Speaking in front of an audience is one thing. Doing standup is another thing entirely. Will I fly – or will I fall? Whichever it is, once it’s behind me, I know I’ll feel stronger for having done it, because that’s how it’s always worked in my life; every risk has brought some reward, even if it’s just a hard lesson and wisdom. And there are no rewards at all unless you are willing to go out on a limb – or in this case, a stage. The fact is, complacency is more perilous to an entrepreneur than risk taking. While it’s true that if we don’t take risks, we can’t fail, we also can’t succeed.

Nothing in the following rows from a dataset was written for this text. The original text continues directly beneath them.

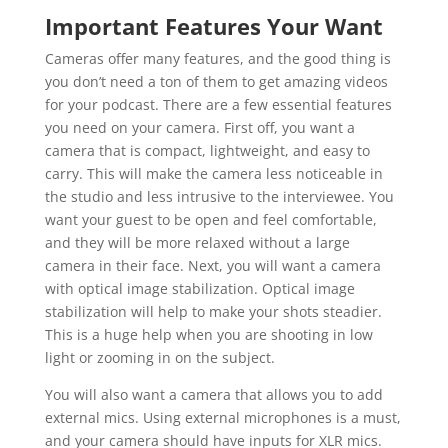
Important Features Your Want
Cameras offer many features, and the good thing is
you don’t need a ton of them to get amazing videos
for your podcast. There are a few essential features
you need on your camera. First off, you want a
camera that is compact, lightweight, and easy to
carry. This will make the camera less noticeable in
the studio and less intrusive to the interviewee. You
want your guest to be open and feel comfortable,
and they will be more relaxed without a large
camera in their face. Next, you will want a camera
with optical image stabilization. Optical image
stabilization will help to make your shots steadier.
This is a huge help when you are shooting in low
light or zooming in on the subject.
You will also want a camera that allows you to add
external mics. Using external microphones is a must,
and your camera should have inputs for XLR mics.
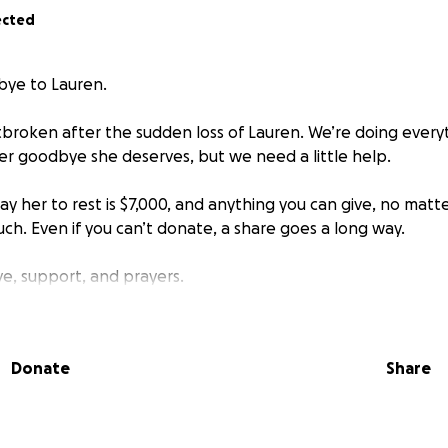
ected
bye to Lauren.
rtbroken after the sudden loss of Lauren. We’re doing every
er goodbye she deserves, but we need a little help.
lay her to rest is $7,000, and anything you can give, no mat
h. Even if you can’t donate, a share goes a long way.
ve, support, and prayers.
Donate
Share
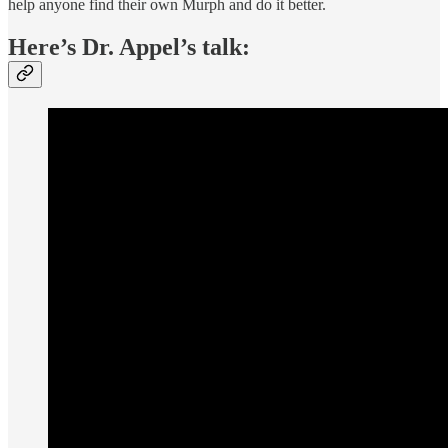
help anyone find their own Murph and do it better.
Here’s Dr. Appel’s talk:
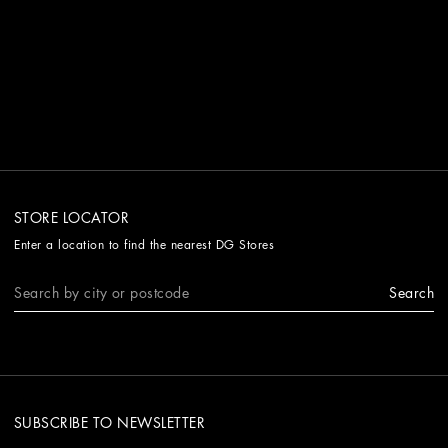
STORE LOCATOR
Enter a location to find the nearest DG Stores
Search
SUBSCRIBE TO NEWSLETTER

Working with voice coach Roger Love has put me back in touch with that risk-embracing best part of myself. That was the part that had steered me into hospice, back when it was still just a crazy idea that nearly no one had heard of. That was the driving force that supplied the courage I needed to step out of my hospice role and start my own business. That was the muscle set that gave me the strength to embrace the vision of myself as a coach – as someone who could help others to get in touch with that part of themselves that whispers, “What if I succeed?” instead of “What if I fail?”
But we can’t coach fearlessness when we’re not living it – and that’s what I’m doing at this comedy club, wiping my sweaty palms on my skirt and trying to catch my breath as I wait to go on. I’m flying without a net – and I’ve never felt more alive.
When was the last time you gave yourself permission to fall? When was the last time you broke through the walls of your comfort zone, and dared to do it differently? For some people that might look like getting on an airplane; for others, it might mean getting on a stepladder. The fact is, it doesn’t matter whether it’s something as small as doing a comedy routine for an audience, or something as big as starting a new business – it will enhance your view of yourself, empower your dreams, and free you to think bigger than you’d ever dared.
Do it – step out. Take a chance. As fabled aerialist Carl Wallenda famously said, “Life is on the wire. All the rest is just waiting.”
Yes, you might fall – but you might fly.